Wall Street is Too White and Too Male
BY EMMA XIANG '22
Home of the New York Stock Exchange, Wall Street serves as the emblem of America’s financial services industry. It’s characterized by skyscrapers, overworked Ivy League graduates, and white men donning Patagonia vests. If The Wolf of Wall Street got one thing right, it’s this: white men run it. In major investment firms and banks like Goldman Sachs, Wells Fargo, and JP Morgan, over 80% of executives are white, and over 70% are men. Women and racial minorities own fewer than 10% of asset management firms despite the firms’ historically similar performances. Wall Street is notorious for being a white men’s club, and this historical dynamic has hindered marginalized groups from succeeding in the industry. By diversifying financial workforces, companies will bridge wealth disparities, promote financial literacy, and deconstruct America’s skewed social hierarchy.
White men don’t control Wall Street through higher stock trading returns; they control it through violence and denying financial services to minorities. For example, in the 1920s, Tulsa, Oklahoma was home to the Greenwood District. Known as the Black Wall Street, this district supported many affluent, educated Black families. However, during the 1921 Tulsa Race Massacre, mobs of white residents attacked the district, robbing it of its wealth. The riots left 10,000 Black residents homeless and inflicted more than $2.25 million ($32.65 million today) in property damage. Further, banks have historically refused to lend money to low-income Black families through redlining; this practice prevents people living in “dangerous” neighborhoods (which often consist of racial and ethnic minority groups) from accessing financial services. If people lack access to the resources that help break cycles of poverty, they cannot be expected to cross the boundaries placed by more privileged, powerful groups. Moreover, financial literacy is predominantly taught in wealthy white families because they have the money to invest, while underprivileged families cannot partake in investments and consequently may not teach their children general financial knowledge, fueling the cycle.
Even when marginalized communities overcome the barriers to obtain economic knowledge, the social dynamic of their workplaces exclude them from promotions or executive positions. Financial services companies largely run on an apprenticeship model, which allows managers to favor trainees with similar backgrounds—that is, attending the same elite private school or having the same last name. This enables white men to be hired and promoted more frequently than disparaged groups. Within companies, social dynamics also heavily favor white men; networking and client meetings often occur in bars and on golf courses. These spaces cater to white men, allowing them to bond over similar interests. Making up the vast majority of executives, white men also control the boundaries of workplace culture. Women and minorities, especially those in higher positions, often find it difficult to break these boundaries: their ideas are dismissed and they are perceived as less intelligent than their male counterparts. Wall Street’s social hierarchy cements the white man’s position at the top, ultimately preventing qualified women and minorities from becoming executives and CEOs in finance. The lack of representation then discourages youth from joining the industry, as they see the lack of opportunities constantly shown to them.

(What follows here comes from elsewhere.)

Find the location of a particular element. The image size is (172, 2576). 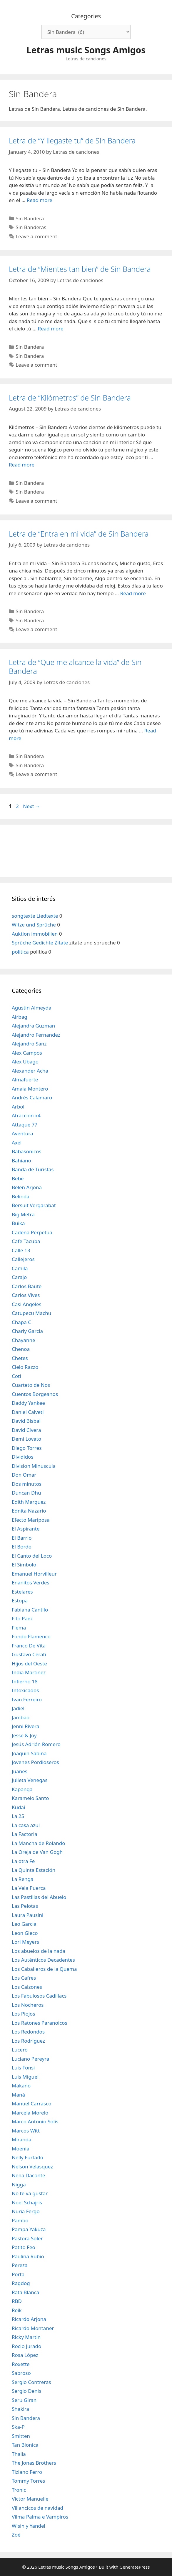 Sergio Contreras is located at coordinates (31, 2382).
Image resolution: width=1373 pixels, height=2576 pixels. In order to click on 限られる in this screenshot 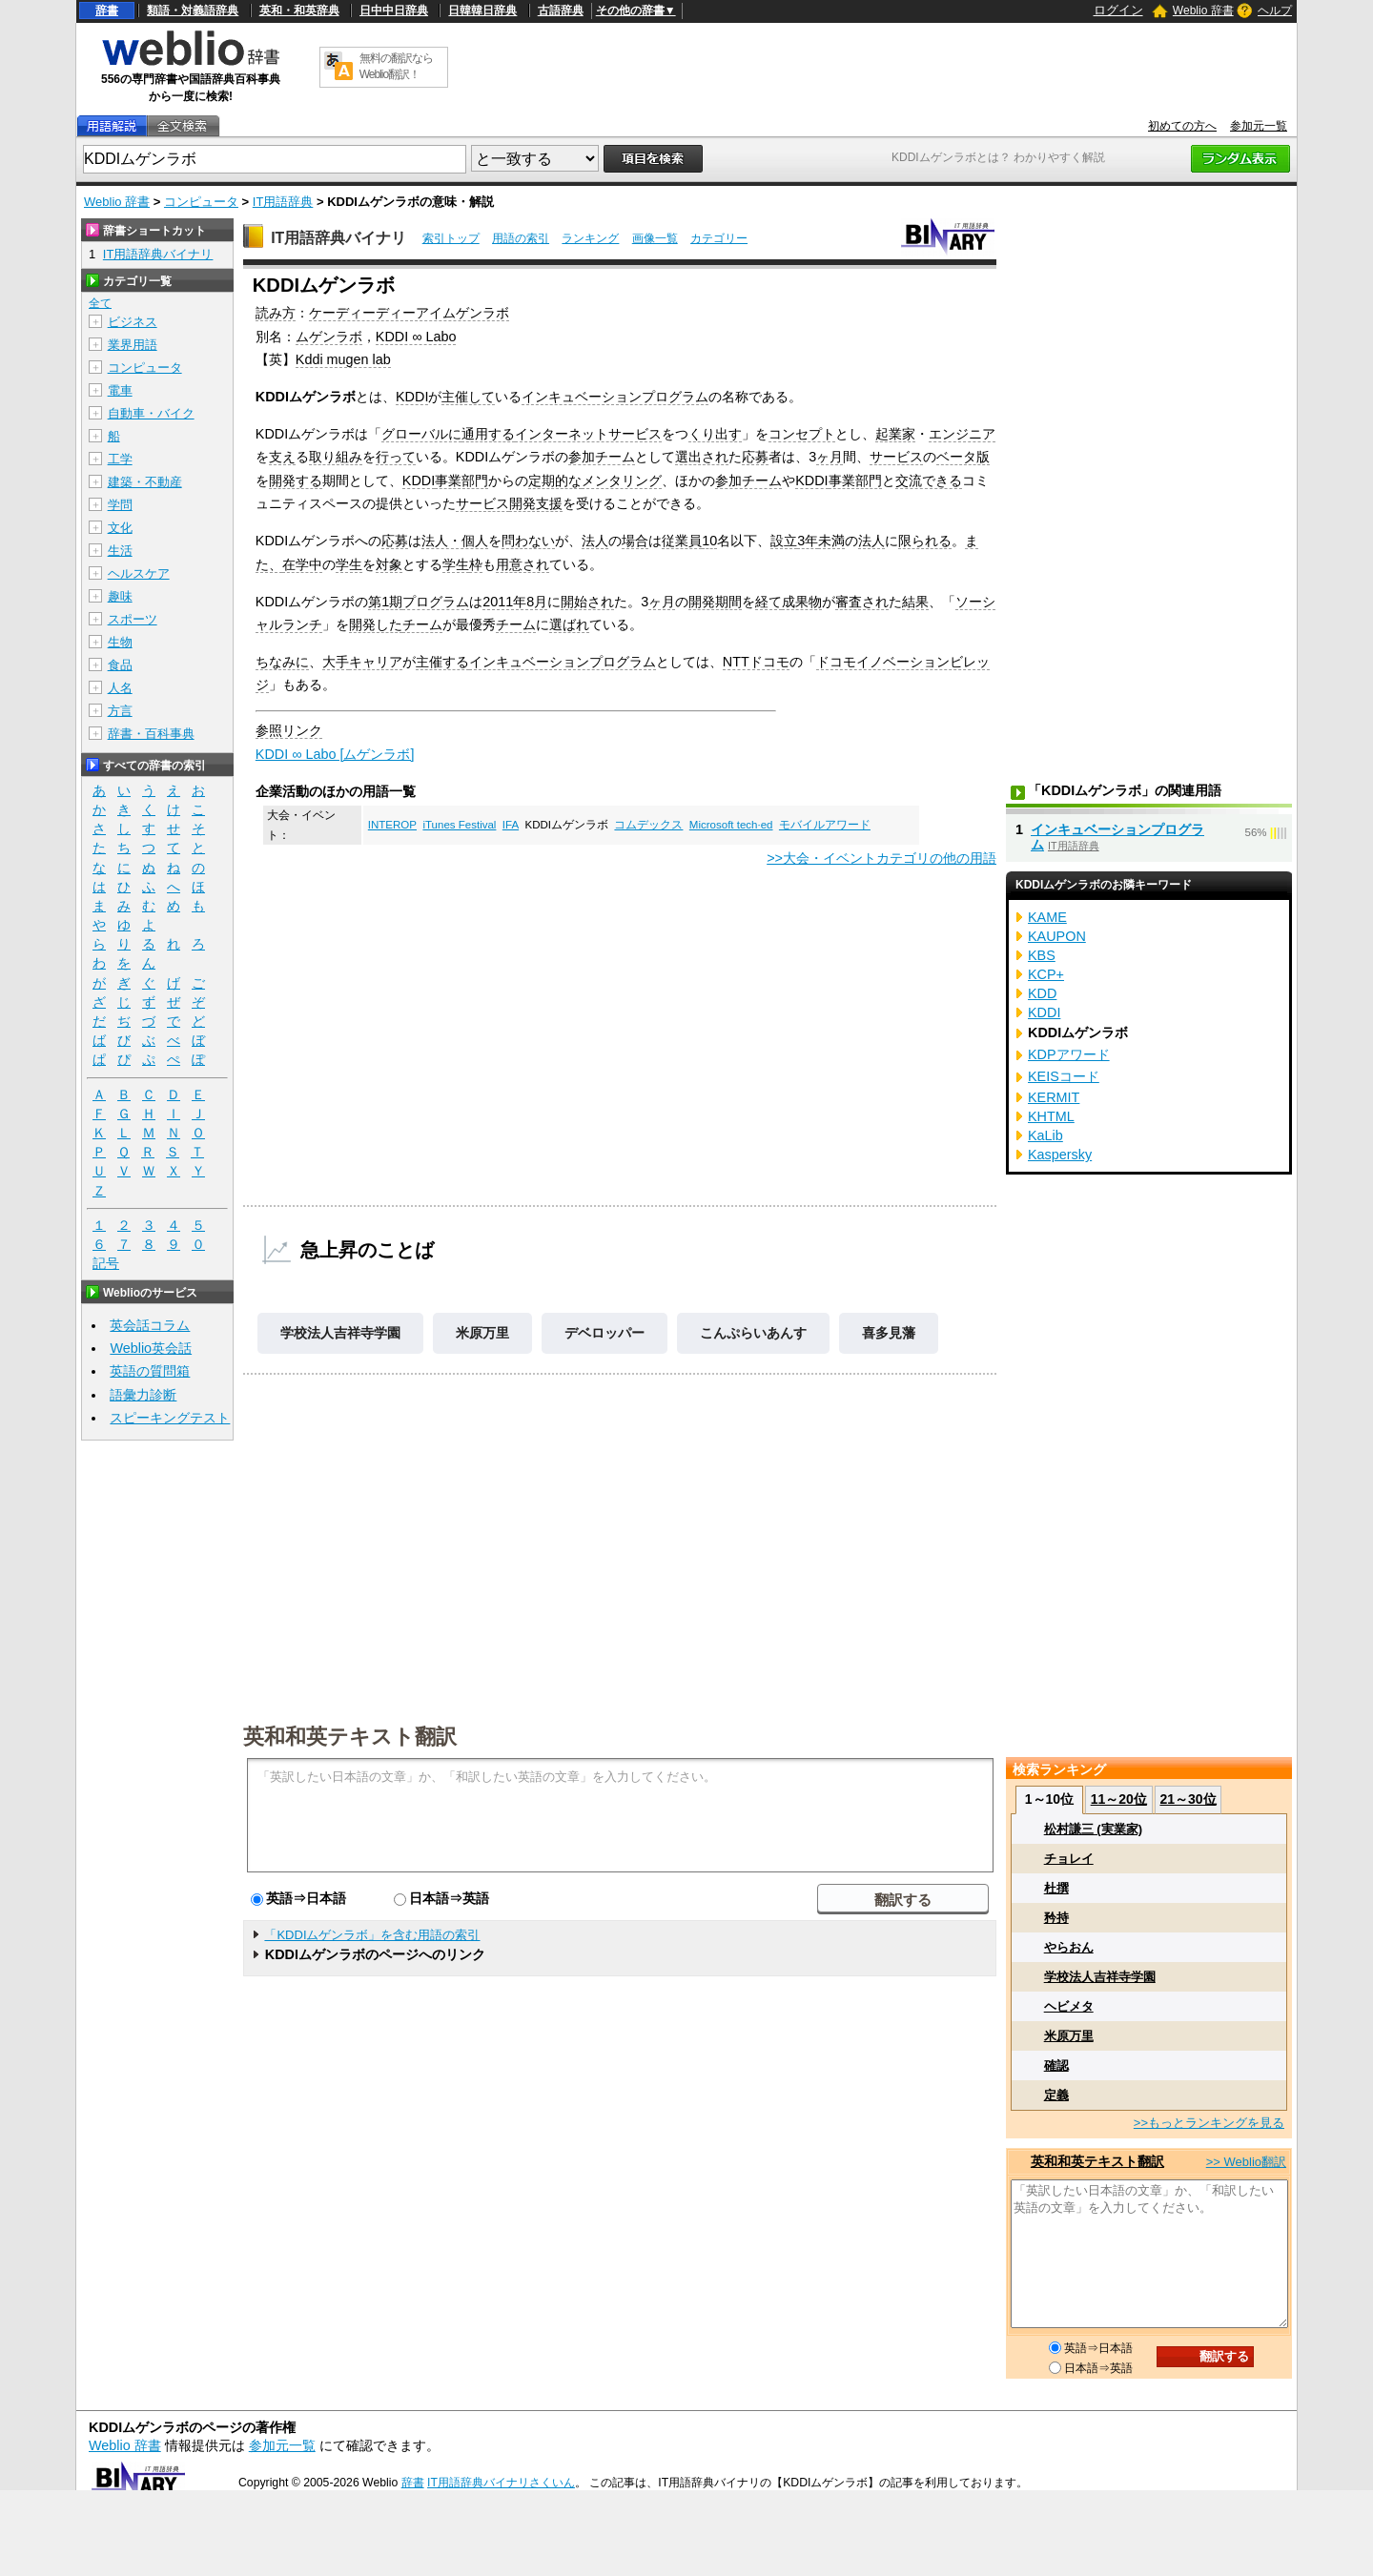 , I will do `click(925, 540)`.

The white man’s control of Wall Street has harmed racial minorities and women, and it will only exacerbate wealth gaps by delaying universal financial literacy. Indeed, discriminatory practices dismiss the efficacy of diverse management teams: an increase in perspectives allows investors to make more calculated and comprehensive decisions when cultivating portfolios. Fortunately, in recent years, many financial companies have begun diversifying their teams. Wells Fargo has pledged to double Black leadership over the next five years, and an all-female team of bankers from JP Morgan and Goldman Sachs brokered a major Spanx deal. The movement to increase female and minority representation in Wall Street must continue in order to reduce wealth inequality and create a new generation of diverse financial leaders.